Problem requirements: Could you repeat the data word for word while skipping the pictures?
****
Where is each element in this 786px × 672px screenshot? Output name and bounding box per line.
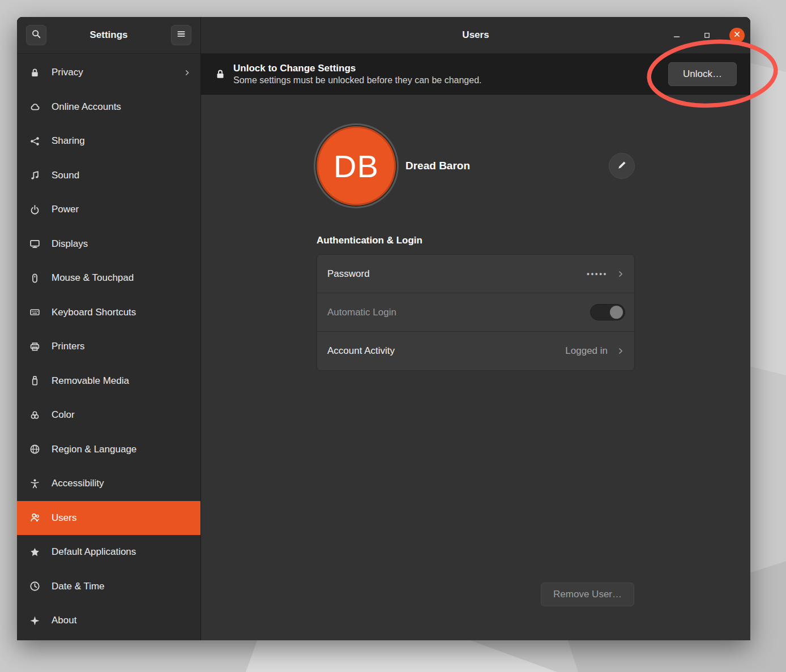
mouse-icon [29,273,40,284]
minimize-button[interactable] [669,28,684,42]
sidebar-item-label: Printers [52,341,85,352]
sidebar-item-sound[interactable]: Sound [17,159,200,193]
printer-icon [29,341,40,352]
settings-window: Settings Privacy Onl [17,17,750,640]
page-title: Users [462,29,489,41]
sidebar-item-label: Default Applications [52,546,136,558]
sidebar-list: Privacy Online Accounts Sharing [17,54,200,640]
close-icon [733,30,741,40]
maximize-button[interactable] [699,28,714,42]
sidebar: Settings Privacy Onl [17,17,201,640]
music-note-icon [29,170,40,181]
sparkle-icon [29,615,40,626]
sidebar-item-label: Mouse & Touchpad [52,272,134,284]
sidebar-item-users[interactable]: Users [17,501,200,536]
sidebar-item-displays[interactable]: Displays [17,227,200,262]
sidebar-item-label: About [52,615,76,626]
sidebar-item-color[interactable]: Color [17,398,200,433]
infobar-text: Unlock to Change Settings Some settings … [233,63,482,85]
account-activity-value: Logged in [565,345,608,357]
unlock-infobar: Unlock to Change Settings Some settings … [201,54,750,95]
sidebar-item-label: Removable Media [52,375,129,387]
cloud-icon [29,101,40,112]
sidebar-item-label: Sound [52,170,79,181]
automatic-login-toggle[interactable] [590,304,625,320]
chevron-right-icon [616,269,625,279]
sidebar-item-label: Keyboard Shortcuts [52,307,136,318]
sidebar-item-privacy[interactable]: Privacy [17,55,200,90]
keyboard-icon [29,307,40,318]
accessibility-person-icon [29,478,40,489]
sidebar-item-label: Color [52,409,75,421]
sidebar-item-removable-media[interactable]: Removable Media [17,364,200,399]
sidebar-item-region-language[interactable]: Region & Language [17,433,200,467]
infobar-title: Unlock to Change Settings [233,63,482,74]
user-identity-row: DB Dread Baron [317,126,635,206]
color-circles-icon [29,410,40,421]
remove-user-button[interactable]: Remove User… [541,583,634,606]
sidebar-item-label: Displays [52,238,88,250]
user-name: Dread Baron [405,160,470,172]
sidebar-item-label: Accessibility [52,478,104,489]
lock-icon [215,69,226,80]
sidebar-item-keyboard-shortcuts[interactable]: Keyboard Shortcuts [17,296,200,330]
globe-icon [29,444,40,455]
sidebar-item-default-applications[interactable]: Default Applications [17,535,200,570]
sidebar-item-accessibility[interactable]: Accessibility [17,466,200,501]
star-icon [29,547,40,558]
sidebar-title: Settings [89,29,127,41]
password-right: ••••• [587,269,625,279]
share-nodes-icon [29,136,40,147]
account-activity-label: Account Activity [327,345,395,357]
users-icon [29,512,40,523]
toggle-knob [610,306,623,319]
sidebar-item-label: Region & Language [52,444,136,455]
search-button[interactable] [26,25,46,45]
main-panel: Users Unlock to Change Set [201,17,750,640]
chevron-right-icon [616,346,625,356]
password-value: ••••• [587,269,608,279]
sidebar-item-power[interactable]: Power [17,192,200,227]
search-icon [31,29,41,41]
password-row[interactable]: Password ••••• [317,255,634,293]
sidebar-item-label: Sharing [52,135,85,147]
usb-drive-icon [29,375,40,386]
primary-menu-button[interactable] [171,25,191,45]
account-activity-right: Logged in [565,345,625,357]
window-controls [669,17,745,53]
chevron-right-icon [183,69,191,77]
user-avatar: DB [317,126,396,206]
automatic-login-row: Automatic Login [317,293,634,332]
sidebar-item-label: Power [52,204,79,215]
sidebar-item-label: Users [52,512,76,524]
lock-icon [29,67,40,78]
clock-icon [29,581,40,592]
password-label: Password [327,268,370,280]
sidebar-item-mouse-touchpad[interactable]: Mouse & Touchpad [17,261,200,296]
sidebar-item-printers[interactable]: Printers [17,329,200,364]
hamburger-menu-icon [176,29,186,41]
automatic-login-label: Automatic Login [327,307,396,318]
power-icon [29,204,40,215]
pencil-icon [617,160,627,173]
sidebar-item-label: Date & Time [52,581,105,592]
sidebar-item-sharing[interactable]: Sharing [17,124,200,159]
titlebar: Users [201,17,750,54]
unlock-button[interactable]: Unlock… [668,62,737,86]
auth-section-heading: Authentication & Login [317,235,635,246]
close-button[interactable] [729,28,745,43]
monitor-icon [29,238,40,249]
sidebar-item-label: Online Accounts [52,101,121,113]
auth-settings-group: Password ••••• Automatic Login [317,254,635,371]
sidebar-item-online-accounts[interactable]: Online Accounts [17,90,200,125]
sidebar-header: Settings [17,17,200,54]
content-column: DB Dread Baron Authentication & Login Pa… [317,95,635,640]
sidebar-item-about[interactable]: About [17,603,200,638]
account-activity-row[interactable]: Account Activity Logged in [317,332,634,370]
sidebar-item-label: Privacy [52,67,83,78]
infobar-subtitle: Some settings must be unlocked before th… [233,75,482,85]
users-content: DB Dread Baron Authentication & Login Pa… [201,95,750,640]
sidebar-item-date-time[interactable]: Date & Time [17,570,200,604]
edit-name-button[interactable] [609,153,635,179]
****
Solution to the exercise:
Where is each element in this 786px × 672px screenshot? Output name and bounding box per line.
mouse-icon [29,273,40,284]
minimize-button[interactable] [669,28,684,42]
sidebar-item-label: Printers [52,341,85,352]
sidebar-item-sound[interactable]: Sound [17,159,200,193]
printer-icon [29,341,40,352]
settings-window: Settings Privacy Onl [17,17,750,640]
page-title: Users [462,29,489,41]
sidebar-item-label: Default Applications [52,546,136,558]
sidebar-list: Privacy Online Accounts Sharing [17,54,200,640]
close-icon [733,30,741,40]
maximize-button[interactable] [699,28,714,42]
sidebar: Settings Privacy Onl [17,17,201,640]
music-note-icon [29,170,40,181]
sparkle-icon [29,615,40,626]
sidebar-item-label: Mouse & Touchpad [52,272,134,284]
sidebar-item-users[interactable]: Users [17,501,200,536]
sidebar-item-displays[interactable]: Displays [17,227,200,262]
sidebar-item-label: About [52,615,76,626]
sidebar-item-color[interactable]: Color [17,398,200,433]
infobar-text: Unlock to Change Settings Some settings … [233,63,482,85]
account-activity-value: Logged in [565,345,608,357]
unlock-infobar: Unlock to Change Settings Some settings … [201,54,750,95]
sidebar-item-label: Removable Media [52,375,129,387]
cloud-icon [29,101,40,112]
sidebar-item-label: Sound [52,170,79,181]
automatic-login-toggle[interactable] [590,304,625,320]
chevron-right-icon [616,269,625,279]
sidebar-item-label: Keyboard Shortcuts [52,307,136,318]
sidebar-item-privacy[interactable]: Privacy [17,55,200,90]
keyboard-icon [29,307,40,318]
accessibility-person-icon [29,478,40,489]
sidebar-item-label: Color [52,409,75,421]
sidebar-item-removable-media[interactable]: Removable Media [17,364,200,399]
sidebar-item-region-language[interactable]: Region & Language [17,433,200,467]
infobar-title: Unlock to Change Settings [233,63,482,74]
user-identity-row: DB Dread Baron [317,126,635,206]
color-circles-icon [29,410,40,421]
remove-user-button[interactable]: Remove User… [541,583,634,606]
sidebar-item-label: Displays [52,238,88,250]
user-name: Dread Baron [405,160,470,172]
sidebar-item-label: Accessibility [52,478,104,489]
lock-icon [215,69,226,80]
sidebar-item-keyboard-shortcuts[interactable]: Keyboard Shortcuts [17,296,200,330]
globe-icon [29,444,40,455]
sidebar-item-default-applications[interactable]: Default Applications [17,535,200,570]
sidebar-item-accessibility[interactable]: Accessibility [17,466,200,501]
star-icon [29,547,40,558]
sidebar-title: Settings [89,29,127,41]
password-right: ••••• [587,269,625,279]
share-nodes-icon [29,136,40,147]
account-activity-label: Account Activity [327,345,395,357]
users-icon [29,512,40,523]
toggle-knob [610,306,623,319]
sidebar-item-label: Region & Language [52,444,136,455]
search-button[interactable] [26,25,46,45]
main-panel: Users Unlock to Change Set [201,17,750,640]
chevron-right-icon [616,346,625,356]
password-value: ••••• [587,269,608,279]
sidebar-item-power[interactable]: Power [17,192,200,227]
search-icon [31,29,41,41]
password-row[interactable]: Password ••••• [317,255,634,293]
sidebar-item-label: Sharing [52,135,85,147]
usb-drive-icon [29,375,40,386]
primary-menu-button[interactable] [171,25,191,45]
account-activity-right: Logged in [565,345,625,357]
window-controls [669,17,745,53]
chevron-right-icon [183,69,191,77]
user-avatar: DB [317,126,396,206]
automatic-login-row: Automatic Login [317,293,634,332]
sidebar-item-label: Power [52,204,79,215]
sidebar-item-label: Users [52,512,76,524]
lock-icon [29,67,40,78]
clock-icon [29,581,40,592]
password-label: Password [327,268,370,280]
sidebar-item-mouse-touchpad[interactable]: Mouse & Touchpad [17,261,200,296]
sidebar-item-printers[interactable]: Printers [17,329,200,364]
hamburger-menu-icon [176,29,186,41]
automatic-login-label: Automatic Login [327,307,396,318]
power-icon [29,204,40,215]
pencil-icon [617,160,627,173]
sidebar-item-label: Date & Time [52,581,105,592]
sidebar-item-sharing[interactable]: Sharing [17,124,200,159]
titlebar: Users [201,17,750,54]
unlock-button[interactable]: Unlock… [668,62,737,86]
auth-section-heading: Authentication & Login [317,235,635,246]
close-button[interactable] [729,28,745,43]
monitor-icon [29,238,40,249]
sidebar-item-label: Online Accounts [52,101,121,113]
auth-settings-group: Password ••••• Automatic Login [317,254,635,371]
sidebar-item-online-accounts[interactable]: Online Accounts [17,90,200,125]
sidebar-header: Settings [17,17,200,54]
content-column: DB Dread Baron Authentication & Login Pa… [317,95,635,640]
sidebar-item-about[interactable]: About [17,603,200,638]
account-activity-row[interactable]: Account Activity Logged in [317,332,634,370]
sidebar-item-label: Privacy [52,67,83,78]
infobar-subtitle: Some settings must be unlocked before th… [233,75,482,85]
users-content: DB Dread Baron Authentication & Login Pa… [201,95,750,640]
sidebar-item-date-time[interactable]: Date & Time [17,570,200,604]
edit-name-button[interactable] [609,153,635,179]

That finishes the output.